UPDATE: Southern train drivers suspend strike action

Southern passengers have faced almost constant delays since early 2016
Southern passengers have faced almost constant delays since early 2016

Southern train drivers have suspended strike action after rail bosses agreed to fresh talks.

Union ASLEF is locked in a dispute with rail operator Govia Thameslink Railway over plans to introduce driver-only operation on Southern services, which would see drivers opening and closing train doors.

ASLEF, along with the RMT union, have raised safety concerns about the potential loss of a second safety-critical member of staff on trains.

Currently the RMT is set to strike on Monday January 23, while ASLEF were due to hold walkouts on Tuesday January 24, Wednesday January 25, and Friday January 27.

The proposed talks would be hosted by Frances O’Grady, general secretary of the Trades Union Congress (TUC), and Andy Meadows, HR director at Abellio UK.

Mick Whelan, general secretary of ASLEF, said: “I am today proposing a new process to try and find a resolution to our industrial dispute with Southern Rail.

“We propose that ASLEF and Southern engage in intensive talks under the auspices of the TUC as soon as possible.

“Given the implications of this dispute for the wider railway industry, I am also asking the Secretary of State for Transport to support this new process.

“ASLEF believes that the best way to resolve the dispute at Southern is for all parties to engage in meaningful talks without preconditions - aimed at finding an agreed way forward.”

In a joint statement, Ms O’Grady and Abellio UK HR director Andy Meadows, said: “We are committed to finding a fair solution to this dispute.
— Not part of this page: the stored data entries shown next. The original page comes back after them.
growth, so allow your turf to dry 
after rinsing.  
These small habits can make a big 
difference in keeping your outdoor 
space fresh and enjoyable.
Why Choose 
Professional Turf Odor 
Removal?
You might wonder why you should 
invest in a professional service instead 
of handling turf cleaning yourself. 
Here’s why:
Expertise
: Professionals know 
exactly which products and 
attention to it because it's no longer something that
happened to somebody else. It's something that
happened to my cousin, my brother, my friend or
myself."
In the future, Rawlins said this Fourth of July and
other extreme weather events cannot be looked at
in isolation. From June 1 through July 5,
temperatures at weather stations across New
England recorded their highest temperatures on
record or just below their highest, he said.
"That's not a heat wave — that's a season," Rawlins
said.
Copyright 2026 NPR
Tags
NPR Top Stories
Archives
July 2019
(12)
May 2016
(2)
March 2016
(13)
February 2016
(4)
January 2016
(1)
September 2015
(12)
We are pleased that all parties have agreed to meet for meaningful talks.”

Charles Horton, chief executive of Govia Thameslink Railway, said: “We’ve always made clear our willingness to engage in meaningful talks with ASLEF to find a route forward to end their dispute.
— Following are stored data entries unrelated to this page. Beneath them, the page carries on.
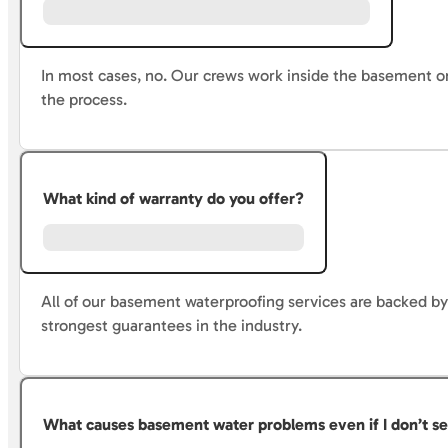
In most cases, no. Our crews work inside the basement o
the process.
What kind of warranty do you offer?
All of our basement waterproofing services are backed by 
strongest guarantees in the industry.
What causes basement water problems even if I don’t se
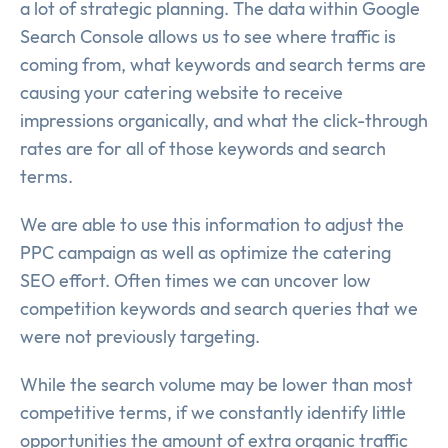
a lot of strategic planning. The data within Google
Search Console allows us to see where traffic is
coming from, what keywords and search terms are
causing your catering website to receive
impressions organically, and what the click-through
rates are for all of those keywords and search
terms.
We are able to use this information to adjust the
PPC campaign as well as optimize the catering
SEO effort. Often times we can uncover low
competition keywords and search queries that we
were not previously targeting.
While the search volume may be lower than most
competitive terms, if we constantly identify little
opportunities the amount of extra organic traffic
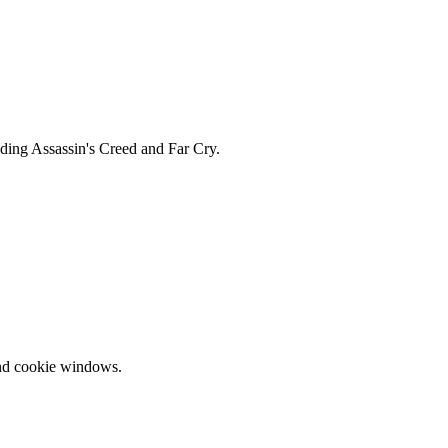
uding Assassin's Creed and Far Cry.
and cookie windows.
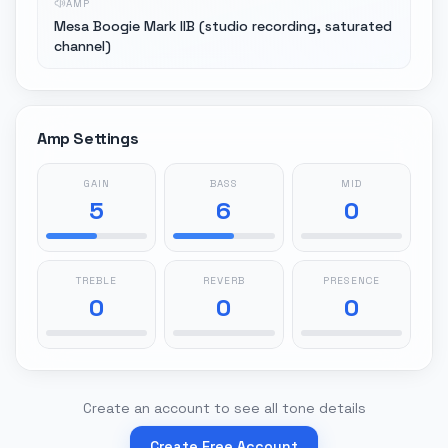
AMP
Mesa Boogie Mark IIB (studio recording, saturated
channel)
Amp Settings
GAIN
BASS
MID
5
6
0
TREBLE
REVERB
PRESENCE
0
0
0
Create an account to see all tone details
Create Free Account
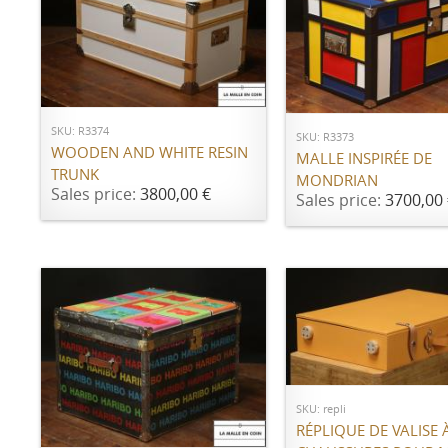
ADD TO CART
ADD TO CART
SKU: R3374
SKU: R3373
WOODEN AND WHITE RESIN
MALLE INSPIRÉE DE
TRUNK
MONDRIAN
Sales price:
3800,00 €
Sales price:
3700,00 
Call for price
SKU: repli
ADD TO CART
RÉPLIQUE DE VALISE 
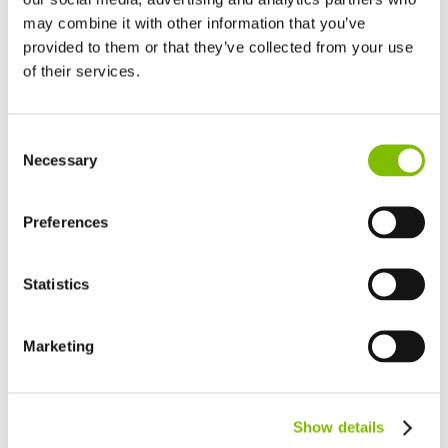
may combine it with other information that you’ve
provided to them or that they’ve collected from your use
of their services.
United Kingdom
Consent
English
Necessary
Selection
United States of America
English
Español
France
Preferences
Français
Germany
Statistics
Deutsch
Spain
Español
Marketing
Netherlands
Nederlands
Canada
Show details
English
Français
“So, together with our passengers and businesses, we warmly welcome their decision to suspend next week’s planned industrial action.
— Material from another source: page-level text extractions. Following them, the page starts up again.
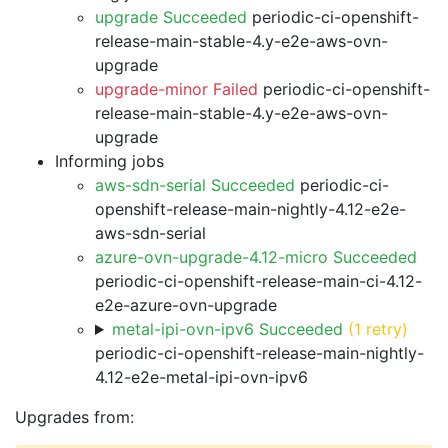
upgrade Succeeded
periodic-ci-openshift-
release-main-stable-4.y-e2e-aws-ovn-
upgrade
upgrade-minor Failed
periodic-ci-openshift-
release-main-stable-4.y-e2e-aws-ovn-
upgrade
Informing jobs
aws-sdn-serial Succeeded
periodic-ci-
openshift-release-main-nightly-4.12-e2e-
aws-sdn-serial
azure-ovn-upgrade-4.12-micro Succeeded
periodic-ci-openshift-release-main-ci-4.12-
e2e-azure-ovn-upgrade
metal-ipi-ovn-ipv6 Succeeded
(1 retry)
periodic-ci-openshift-release-main-nightly-
4.12-e2e-metal-ipi-ovn-ipv6
Upgrades from:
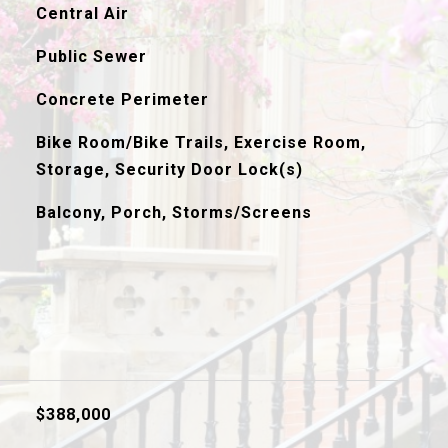
Central Air
Public Sewer
Concrete Perimeter
Bike Room/Bike Trails, Exercise Room,
Storage, Security Door Lock(s)
Balcony, Porch, Storms/Screens
$388,000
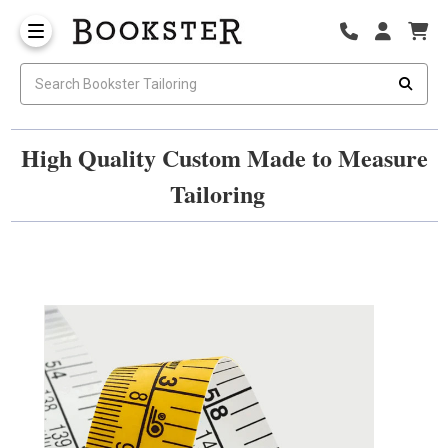
High Quality Custom Made to Measure
Tailoring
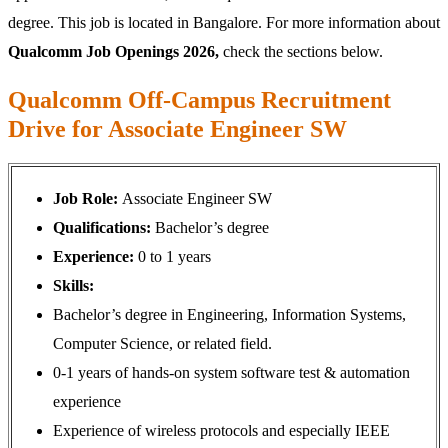
degree. This job is located in Bangalore. For more information about
Qualcomm Job Openings 2026,
check the sections below.
Qualcomm Off-Campus Recruitment
Drive for Associate Engineer SW
Job Role:
Associate Engineer SW
Qualifications:
Bachelor’s degree
Experience:
0 to 1 years
Skills:
Bachelor’s degree in Engineering, Information Systems,
Computer Science, or related field.
0-1 years of hands-on system software test & automation
experience
Experience of wireless protocols and especially IEEE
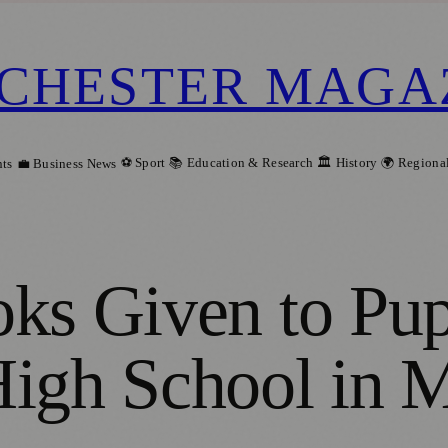
CHESTER MAGA
⚽ Sport
📚 Education & Research
🏛️ History
🌍 Regiona
ts
💼 Business News
ks Given to Pupi
High School in 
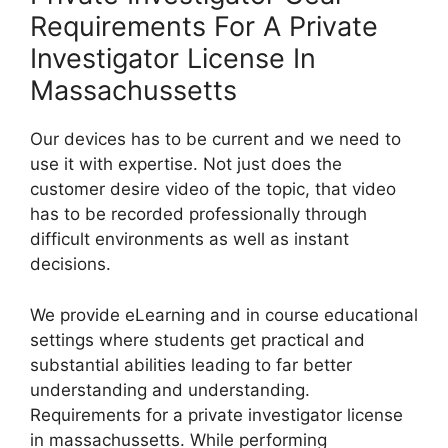
Requirements For A Private
Investigator License In
Massachussetts
Our devices has to be current and we need to
use it with expertise. Not just does the
customer desire video of the topic, that video
has to be recorded professionally through
difficult environments as well as instant
decisions.
We provide eLearning and in course educational
settings where students get practical and
substantial abilities leading to far better
understanding and understanding.
Requirements for a private investigator license
in massachussetts. While performing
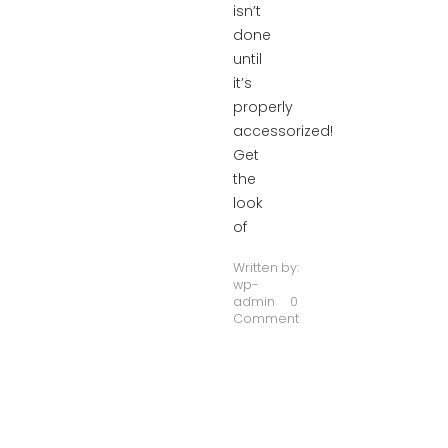
isn’t
done
until
it’s
properly
accessorized!
Get
the
look
of
Written by:
wp-
admin
0
Comment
“This is an important and significant development for the travelling public and the regional economy and our focus and efforts now will be on productive talks with the union and trying to find a solution and a way forward. We are grateful to Frances O’Grady and Andy Meadows for agreeing to chair jointly this important new round of talks and they have our unequivocal endorsement and support.”

Baroness Jenny Randerson, Liberal Democrat transport spokesperson, said: “The suspension of these strikes will come as relief to passengers, but this is no victory.

“Long suffering commuters deserve better than to be at the mercy of this never-ending dispute, unable to plan their daily lives. The next threat of strike action will be coming down the line.”